Another program in Little Rock for ex-offenders preparing for release is Compassion in Action, which lasts for twelve weeks. It provides job training, education, and mentoring, and it claims to reduce recidivism by 90%.

Hundreds of other communities have programs for ex-cons.  Though these are individually small programs, they add up, resulting in potentially thousands of ex-convicts that benefit from such programs each year. And the more lives that are touched by such programs, the less likely these ex-convicts are to commit new crimes and return to prison.  The cost savings from reduced recidivism can be substantial, as mentioned earlier.

 

What Else Can Be Done to Reduce Recidivism?

As much as these local community programs help in reducing recidivism, each of the programs assist only a handful of ex-convicts at a time — not enough to put a significant dent in recidivism unless many more such programs are implemented around the country.  So what else should be done?

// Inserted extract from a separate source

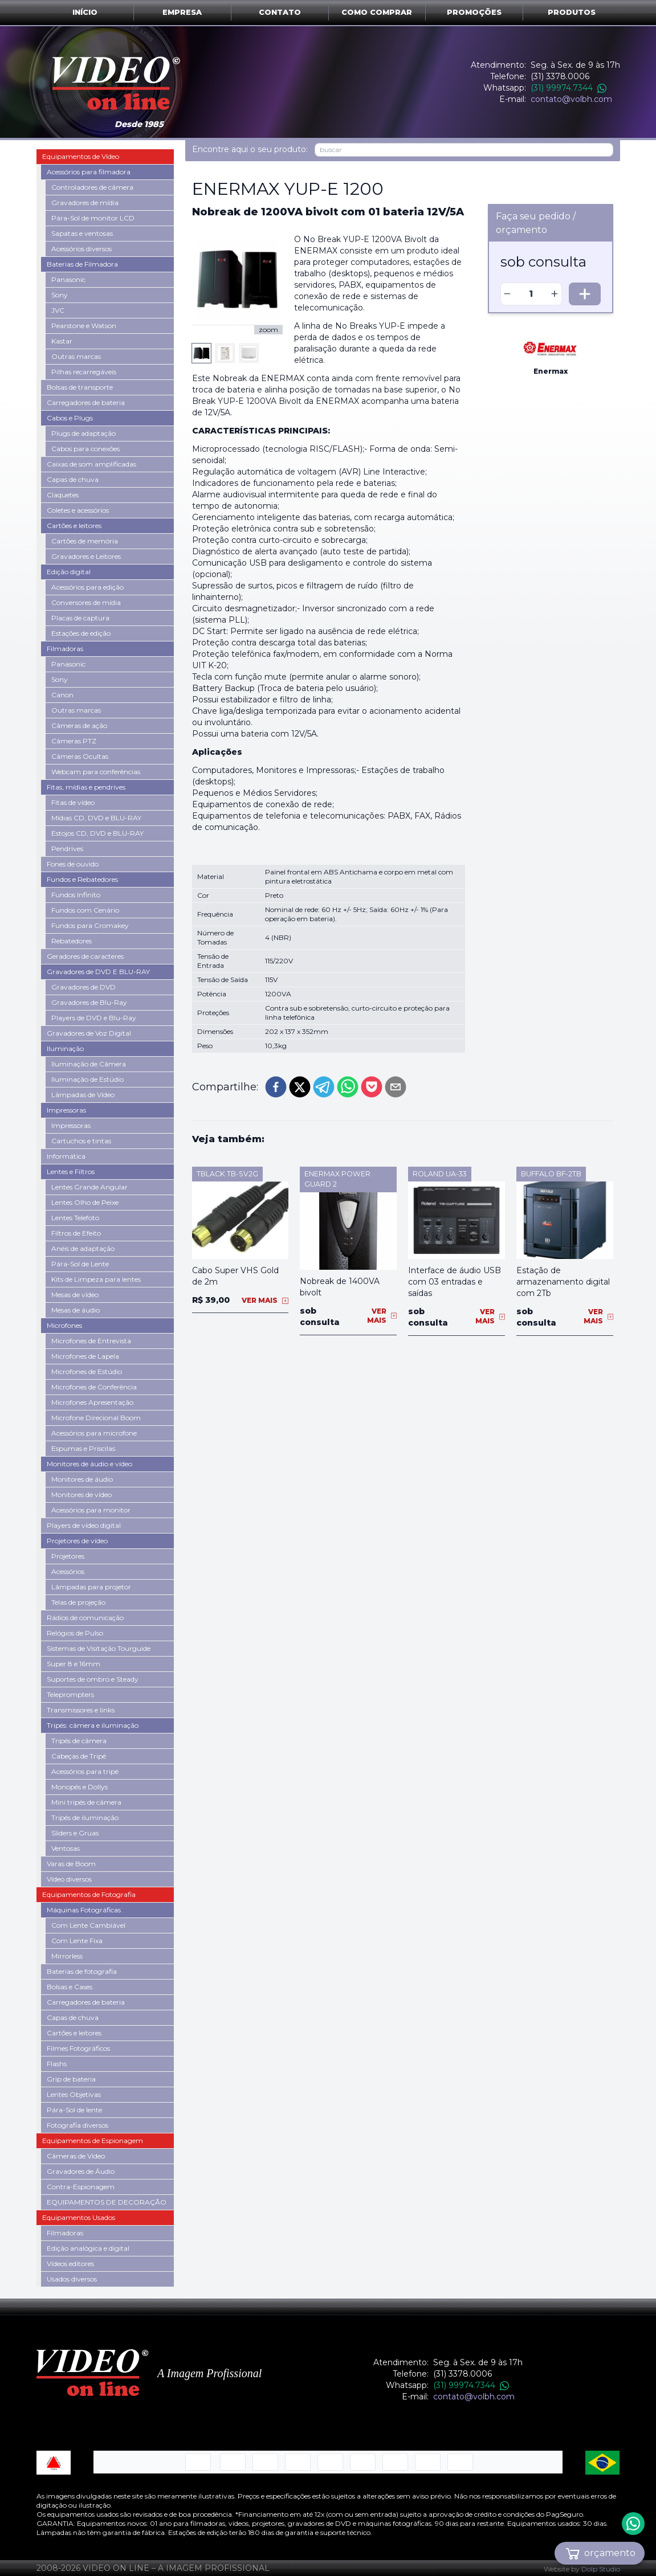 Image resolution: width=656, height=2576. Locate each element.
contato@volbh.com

Former prisoners also need help in finding better jobs or in getting some financial support while they get back on their feet, since currently minimum wage jobs earning less than $16,000 annually are all that are usually available to newly released ex-convicts. Compared to the cost of continued housing in prison ($20,000-$30,000 annually), a three-month investment of $4000 per prisoner in some pilot program would seem a worthwhile investment to determine if it would reduce recidivism. The $4000 could even be considered a loan, to be repaid on a certain schedule, or it could be added to the prisoner’s debt if he is re-incarcerated.

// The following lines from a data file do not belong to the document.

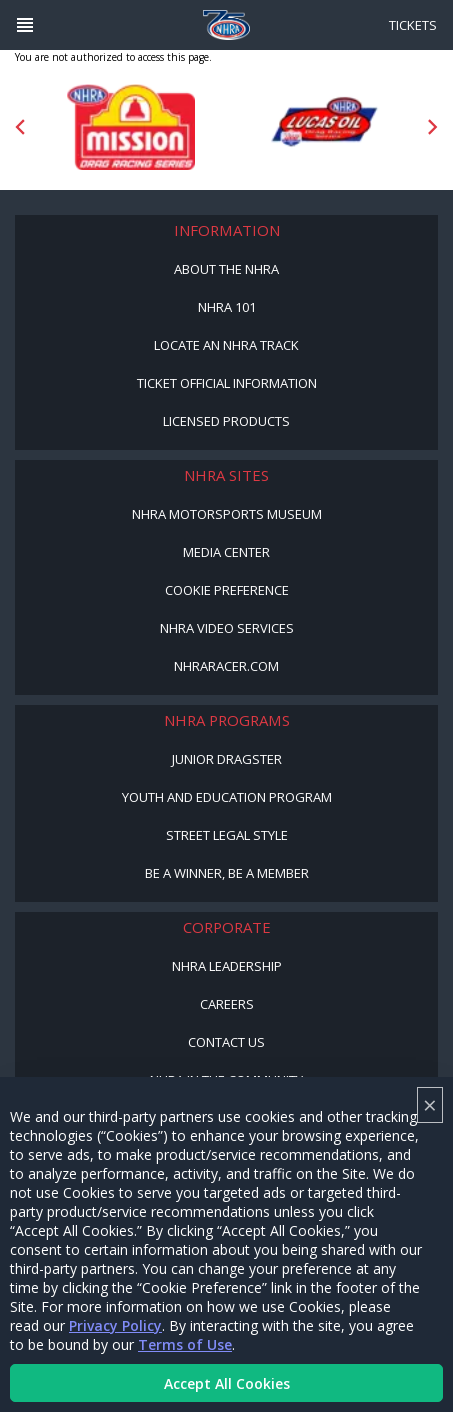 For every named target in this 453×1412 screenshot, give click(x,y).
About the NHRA (226, 269)
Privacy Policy (115, 1325)
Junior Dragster (227, 759)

Because many prisoners had or still have substance abuse problems upon release, Jeffrey Ian Ross and Stephen C. Richards, authors of Beyond Bars, Rejoining Society After Prison recommend that one prison per state be turned into a Residential Treatment Center. This Center could have a professionally trained staff, be open to the public as well as to ex-convicts for treatment of 3-6 months, and be paid for by the state or perhaps funded through private charitable contributions. Once it is shown that such Centers contribute to reducing recidivism and incarceration costs, this will likely reduce community resistance to including ex-convicts in such programs.

The prisoners in these programs who undergo the required training could then be given the extra help they need to get started in whatever business or work they train for. For instance, they could apply for bank loans to get started, and these could be guaranteed by local or state government.  Providing such loans might be an ideal approach for helping prisoners get involved in a farming business after they get out of prison, especially since many prisoners already work on prison farms.

Similar support could help ex-prisoners succeed in other businesses, after they successfully go through a training program in prison.  For instance, a prisoner who learns how to bake in prison could be given a loan to start a small bakery after leaving prison. A prisoner who learns about becoming an auto mechanic, plumber, painter, or other trade might be given access to a small loan to open up a shop in the community. In this way, the prisoner could build on the skills learned in prison to transition into productive and profitable work.

 

Summing Up

In summary, the main observation we have made and the changes we should make or programs we should engage in to reduce recidivism are these, since many local programs seem to reduce recidivism.

  • These local programs need to be promoted and then evaluated and compared on a cost-effectiveness basis to determine which are the most effective in reducing recidivism.
  • Those programs that are the most effective should be expanded with local, state, and/or federal support.

 

If we can make these changes in the current status of prison management, we should be able to achieve the following:

  • reduce the prison population more rapidly,
  • reduce the costs of incarcerating so many prisoners
  • reduce the disintegration of black society
  • have many more ex-convicts re-enter society as productive individuals.

 

These developments would represent a win-win situation for all.